# ABOUT THIS TASK:
Copy the listing exactly as given. Omit every picture.

━━ ENTRIES SHOWN ━━

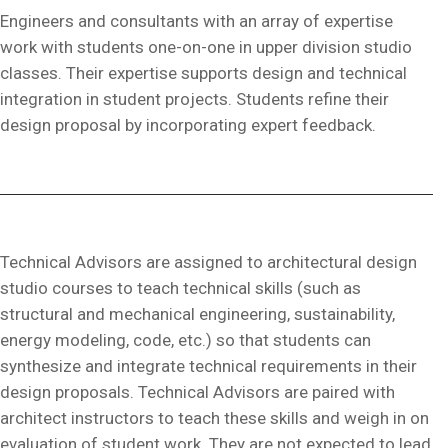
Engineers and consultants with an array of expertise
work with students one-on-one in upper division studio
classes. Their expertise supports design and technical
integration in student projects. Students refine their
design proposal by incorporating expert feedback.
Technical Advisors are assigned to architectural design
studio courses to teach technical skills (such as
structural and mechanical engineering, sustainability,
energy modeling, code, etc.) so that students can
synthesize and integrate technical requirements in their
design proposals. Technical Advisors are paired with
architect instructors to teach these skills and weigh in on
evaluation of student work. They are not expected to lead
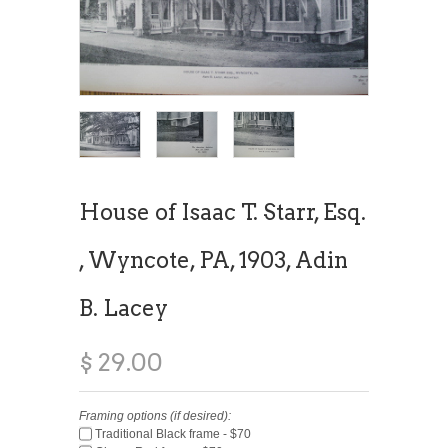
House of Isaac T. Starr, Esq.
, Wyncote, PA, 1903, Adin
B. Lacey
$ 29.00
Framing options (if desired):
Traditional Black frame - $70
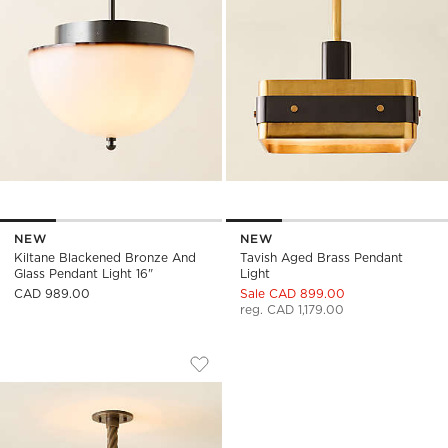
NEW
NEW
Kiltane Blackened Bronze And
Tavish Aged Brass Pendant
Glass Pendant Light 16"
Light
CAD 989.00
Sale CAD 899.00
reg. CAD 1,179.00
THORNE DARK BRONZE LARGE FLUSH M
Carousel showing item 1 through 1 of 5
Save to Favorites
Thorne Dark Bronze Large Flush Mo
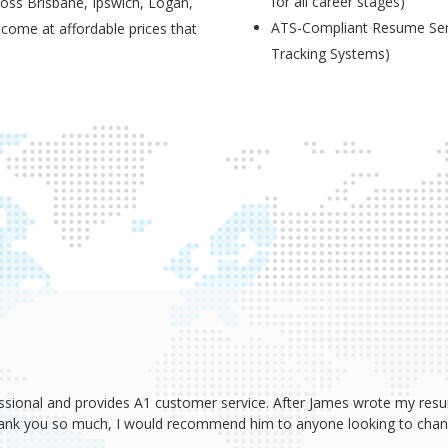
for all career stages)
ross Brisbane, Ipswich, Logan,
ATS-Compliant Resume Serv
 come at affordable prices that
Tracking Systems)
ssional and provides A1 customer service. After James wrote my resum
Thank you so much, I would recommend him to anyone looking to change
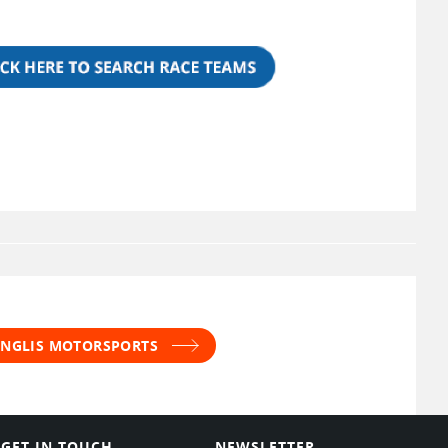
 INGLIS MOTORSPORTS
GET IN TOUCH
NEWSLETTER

━━━

# ANSWER SPACE:
Engineers and consultants with an array of expertise
work with students one-on-one in upper division studio
classes. Their expertise supports design and technical
integration in student projects. Students refine their
design proposal by incorporating expert feedback.
Technical Advisors are assigned to architectural design
studio courses to teach technical skills (such as
structural and mechanical engineering, sustainability,
energy modeling, code, etc.) so that students can
synthesize and integrate technical requirements in their
design proposals. Technical Advisors are paired with
architect instructors to teach these skills and weigh in on
evaluation of student work. They are not expected to lead
House of Isaac T. Starr, Esq.
, Wyncote, PA, 1903, Adin
B. Lacey
$ 29.00
Framing options (if desired):
Traditional Black frame - $70
NEW
NEW
Kiltane Blackened Bronze And
Tavish Aged Brass Pendant
Glass Pendant Light 16"
Light
CAD 989.00
Sale CAD 899.00
reg. CAD 1,179.00
THORNE DARK BRONZE LARGE FLUSH M
Carousel showing item 1 through 1 of 5
Save to Favorites
Thorne Dark Bronze Large Flush Mo
for all career stages)
ross Brisbane, Ipswich, Logan,
ATS-Compliant Resume Serv
 come at affordable prices that
Tracking Systems)
ssional and provides A1 customer service. After James wrote my resum
Thank you so much, I would recommend him to anyone looking to change
 INGLIS MOTORSPORTS
GET IN TOUCH
NEWSLETTER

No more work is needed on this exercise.